There’s a worrying domino effect impacting deaf young people’s education – it must be stopped | Liam O’Dell

As MPs debate deaf children’s services in Parliament later today, it’s time to introduce more equality into our education system and address this problem at its core.

A series of continuous barriers in education are preventing deaf young people from achieving their full potential. Without the right support, these issues can only worsen as the individual progresses through the system.

The National Deaf Children’s Society has done some incredible work in establishing the issues present throughout a deaf young person’s journey through the education system. Their research has revealed that councils in England are planning £4 million worth of cuts to services for disabled children and young people; that just nine per cent of deaf young people attended a Russell Group university in the 2015/16 academic year (compared to 17% of all students) and now, that over half of deaf students in England in 2017 failed to achieve more than one A-Level before reading 19 years of age.

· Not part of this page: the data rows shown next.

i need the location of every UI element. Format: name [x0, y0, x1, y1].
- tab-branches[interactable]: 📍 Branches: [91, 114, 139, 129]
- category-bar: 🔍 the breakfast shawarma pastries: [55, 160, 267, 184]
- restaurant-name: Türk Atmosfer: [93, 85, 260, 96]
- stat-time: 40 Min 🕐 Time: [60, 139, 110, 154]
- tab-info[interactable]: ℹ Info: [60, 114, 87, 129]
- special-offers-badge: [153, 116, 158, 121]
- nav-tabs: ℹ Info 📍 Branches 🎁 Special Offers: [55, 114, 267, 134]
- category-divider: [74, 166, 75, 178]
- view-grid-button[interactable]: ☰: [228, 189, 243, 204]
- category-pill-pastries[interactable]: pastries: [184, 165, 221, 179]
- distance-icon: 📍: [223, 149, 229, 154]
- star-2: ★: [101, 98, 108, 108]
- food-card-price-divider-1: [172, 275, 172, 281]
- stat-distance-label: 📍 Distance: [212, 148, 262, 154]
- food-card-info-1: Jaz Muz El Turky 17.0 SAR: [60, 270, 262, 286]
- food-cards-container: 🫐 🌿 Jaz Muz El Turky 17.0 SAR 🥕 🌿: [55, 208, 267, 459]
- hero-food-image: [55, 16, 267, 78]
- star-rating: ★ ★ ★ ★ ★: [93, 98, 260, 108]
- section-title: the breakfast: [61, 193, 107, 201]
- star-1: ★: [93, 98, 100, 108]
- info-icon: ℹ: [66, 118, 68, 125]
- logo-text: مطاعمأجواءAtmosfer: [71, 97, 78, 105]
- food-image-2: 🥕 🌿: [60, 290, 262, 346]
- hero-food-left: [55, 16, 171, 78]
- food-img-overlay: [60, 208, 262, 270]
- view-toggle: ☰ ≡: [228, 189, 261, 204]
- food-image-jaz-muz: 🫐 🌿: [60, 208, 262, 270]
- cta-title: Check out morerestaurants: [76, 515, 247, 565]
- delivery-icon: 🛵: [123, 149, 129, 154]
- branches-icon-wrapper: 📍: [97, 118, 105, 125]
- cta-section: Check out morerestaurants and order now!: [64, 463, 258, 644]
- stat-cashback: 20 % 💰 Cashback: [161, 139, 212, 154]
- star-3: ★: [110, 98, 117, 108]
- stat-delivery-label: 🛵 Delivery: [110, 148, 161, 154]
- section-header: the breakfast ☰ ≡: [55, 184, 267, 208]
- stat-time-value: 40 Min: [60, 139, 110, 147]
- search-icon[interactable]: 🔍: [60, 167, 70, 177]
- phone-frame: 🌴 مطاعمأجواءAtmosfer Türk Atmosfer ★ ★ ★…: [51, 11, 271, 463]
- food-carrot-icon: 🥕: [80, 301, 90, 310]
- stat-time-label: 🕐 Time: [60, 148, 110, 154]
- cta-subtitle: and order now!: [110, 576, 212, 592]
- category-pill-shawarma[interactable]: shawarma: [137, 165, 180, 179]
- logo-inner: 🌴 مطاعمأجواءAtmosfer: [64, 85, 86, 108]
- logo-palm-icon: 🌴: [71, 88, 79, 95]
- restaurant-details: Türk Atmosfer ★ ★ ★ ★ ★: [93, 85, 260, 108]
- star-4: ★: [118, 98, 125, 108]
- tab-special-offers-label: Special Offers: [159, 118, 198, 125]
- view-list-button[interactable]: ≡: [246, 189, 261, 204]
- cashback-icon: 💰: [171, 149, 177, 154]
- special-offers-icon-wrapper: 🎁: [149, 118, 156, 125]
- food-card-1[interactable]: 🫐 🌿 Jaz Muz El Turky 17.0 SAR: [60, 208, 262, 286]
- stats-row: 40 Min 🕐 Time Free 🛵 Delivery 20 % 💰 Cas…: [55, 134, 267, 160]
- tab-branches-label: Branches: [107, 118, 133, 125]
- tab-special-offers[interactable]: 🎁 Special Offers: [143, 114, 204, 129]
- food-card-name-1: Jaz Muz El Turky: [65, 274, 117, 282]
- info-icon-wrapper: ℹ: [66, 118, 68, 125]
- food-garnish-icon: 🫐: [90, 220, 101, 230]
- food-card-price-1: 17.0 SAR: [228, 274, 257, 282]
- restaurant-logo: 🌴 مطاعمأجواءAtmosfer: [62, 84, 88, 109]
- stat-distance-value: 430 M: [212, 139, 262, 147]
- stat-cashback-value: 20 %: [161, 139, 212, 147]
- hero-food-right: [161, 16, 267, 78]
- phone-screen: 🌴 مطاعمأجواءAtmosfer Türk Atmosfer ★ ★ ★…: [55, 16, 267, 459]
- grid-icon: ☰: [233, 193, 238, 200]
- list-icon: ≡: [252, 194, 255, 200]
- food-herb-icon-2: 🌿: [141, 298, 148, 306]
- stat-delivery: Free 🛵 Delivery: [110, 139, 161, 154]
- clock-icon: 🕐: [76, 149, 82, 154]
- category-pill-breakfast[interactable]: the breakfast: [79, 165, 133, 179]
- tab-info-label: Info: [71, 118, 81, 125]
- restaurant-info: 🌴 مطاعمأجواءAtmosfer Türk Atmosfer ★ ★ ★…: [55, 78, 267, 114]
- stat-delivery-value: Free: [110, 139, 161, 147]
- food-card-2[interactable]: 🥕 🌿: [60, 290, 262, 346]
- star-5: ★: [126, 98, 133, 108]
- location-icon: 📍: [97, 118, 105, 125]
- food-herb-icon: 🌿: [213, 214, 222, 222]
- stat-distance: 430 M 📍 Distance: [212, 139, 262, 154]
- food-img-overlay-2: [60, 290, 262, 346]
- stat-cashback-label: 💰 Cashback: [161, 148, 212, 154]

The exact figure, 58.8%, is the highest rate since 2012, The Independent reports.

All of this points to a wider domino effect at play in our education system which sets deaf young people down a path where they are unable to achieve the results of which they are capable. The cuts to deaf services mean that deaf pupils are not as supported by Teachers of the Deaf and other professionals as they should be.

As such, these individuals fail to receive full access to an education in the classroom, which could explain why we’re currently seeing a rise in the number of deaf young people failing to achieve more than one A-Level. This then impacts their chances of entering Russell Group universities. It shouldn’t be allowed to snowball like this.

While all this unfolds, the Government is making slow progress on introducing a GCSE in British Sign Language (BSL) – a qualification which would not only help to break down communication barriers between deaf pupils, their peers and their tutors, but also greatly improve their access to education.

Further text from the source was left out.